The story also was published as President Obama has offered Moscow a deal to drop the EMD plan that Russia opposes, if Russians will attempt to persuade Iran to cease moving toward nuclear missile capabilities. (Please see Space & Missile Defense Report, Monday, March 2 and March 9, 2009.)

More generally, Obama says he supports missile defense, but only if it is proven to work and is cost-effective, terms he didn’t define.

EMD is designed to protect Europe and the United States from missiles launched by rogue nations in the Middle East, such as Iran, which has both a nuclear production program and long-range missile technology. (Please see stories in this issue.)

The USA Today story cited non-recent reports, and long-time critics of missile defense programs.

One report cited, by the Government Accountability Office, or GAO, said tests haven’t proven that missile defense systems can take down incoming enemy missiles that deploy decoys along with warheads.

It is true that a test of the Ground-based Midcourse Defense (GMD) system deployed in Alaska and California shot down a target missile in a test where the target failed to emit decoys. It is unclear how that would prove the system would have failed to hit the target if the decoys had deployed. The EMD interceptors would be variants of the GMD interceptors.

The report also states that GMD failed to knock down targets in five out of 13 tests. But four of those failures were caused by glitches such as software problems, not by inherent deficiencies in the GMD system itself, Rick Lehner, the Missile Defense Agency spokesman.

Further, he noted, the missile-defense-system record is 37 successful kills of target missiles in 47 attempts since 2001. There has been a rising percentage of successes in recent years.

The story also notes, correctly, that EMD would leave a small part of Europe unprotected from Iranian missiles. But the EMD never was intended to protect all of Europe, with an expectation that some other system would help to fill the gap.

Since 1985, the United States has spent $144 billion on missile defense, the report continues. Proponents of missile defense, however, note that the loss caused by al Qaeda terrorists on Sept. 11, 2001, far exceeded $100 billion, and that attack didn’t involve nuclear weapons or other weapons of mass destruction.

As well, proponents state that missile defense was supposed to be deployed before it was fully mature, before it might offer absolute certainty of demolishing incoming enemy missiles.

There is value, the proponents assert, in fielding a multi-layered missile defense system, because it raises uncertainty in enemy minds, a fear that if they launch missiles in an attack, those weapons might be demolished by U.S. missile defense systems.

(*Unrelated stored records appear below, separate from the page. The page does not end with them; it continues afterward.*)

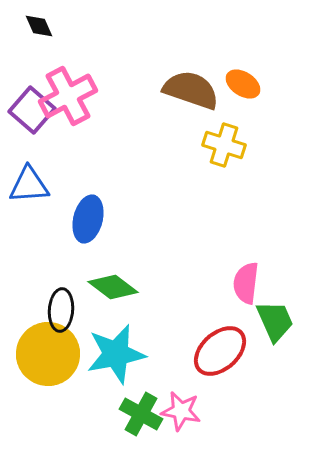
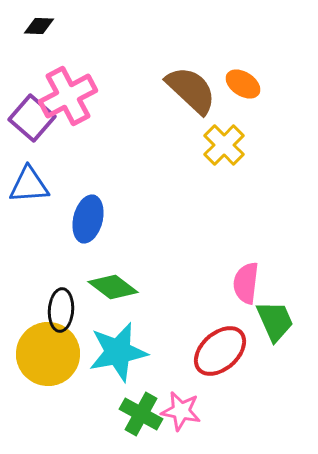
black diamond: rotated 64 degrees counterclockwise
brown semicircle: rotated 24 degrees clockwise
purple square: moved 8 px down
yellow cross: rotated 27 degrees clockwise
cyan star: moved 2 px right, 2 px up
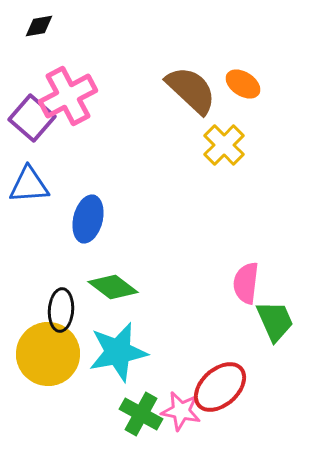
black diamond: rotated 12 degrees counterclockwise
red ellipse: moved 36 px down
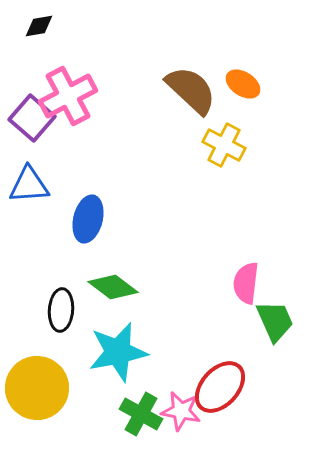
yellow cross: rotated 18 degrees counterclockwise
yellow circle: moved 11 px left, 34 px down
red ellipse: rotated 6 degrees counterclockwise
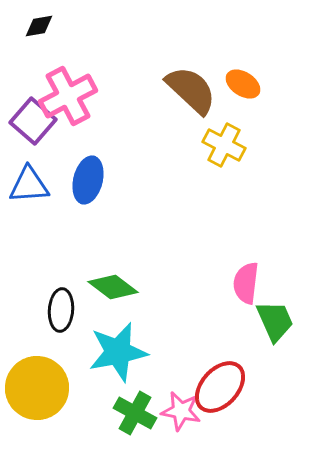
purple square: moved 1 px right, 3 px down
blue ellipse: moved 39 px up
green cross: moved 6 px left, 1 px up
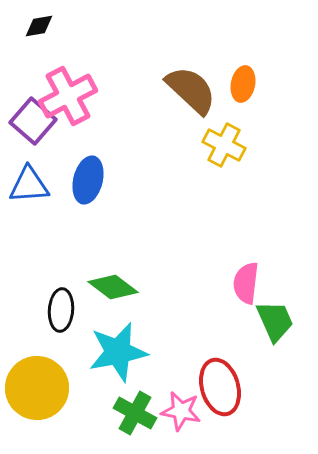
orange ellipse: rotated 68 degrees clockwise
red ellipse: rotated 58 degrees counterclockwise
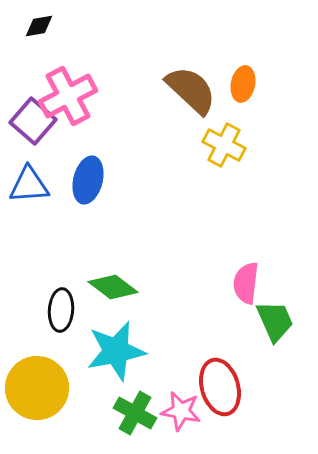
cyan star: moved 2 px left, 1 px up
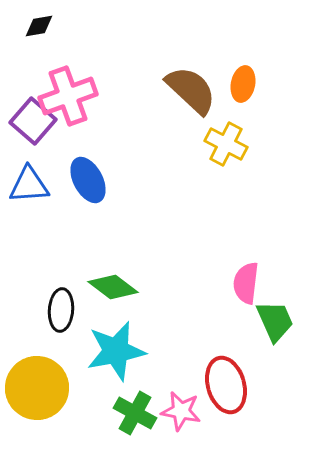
pink cross: rotated 8 degrees clockwise
yellow cross: moved 2 px right, 1 px up
blue ellipse: rotated 42 degrees counterclockwise
red ellipse: moved 6 px right, 2 px up
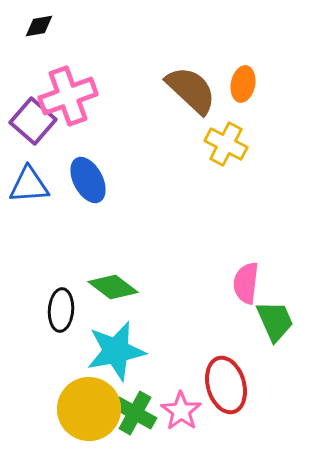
yellow circle: moved 52 px right, 21 px down
pink star: rotated 24 degrees clockwise
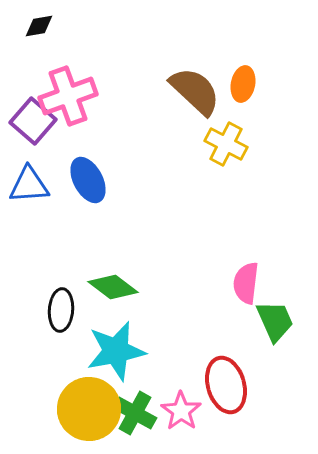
brown semicircle: moved 4 px right, 1 px down
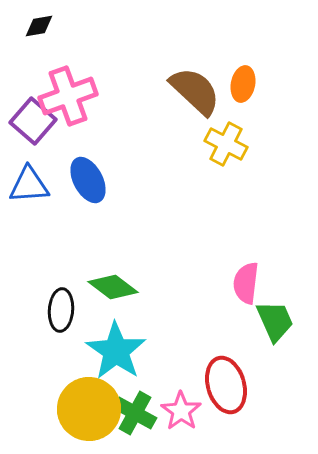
cyan star: rotated 26 degrees counterclockwise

The story includes comments from missile defense critics, including Philip Coyle, a former Pentagon testing and evaluation leader who has testified on occasion before the House Armed Services Committee strategic forces subcommittee, which has cut funding authorizations and placed limitations on some missile defense programs, including EMD.

Coyle recently likened missile defense to someone fastening feathers to their arms and attempting to fly. He also said a laser defense wouldn’t be able to harm a missile if it were painted white, despite a test where a laser blew a large hole in a white-colored missile body. (Please see photo in Space & Missile Defense Report, Monday, April 21, 2008.)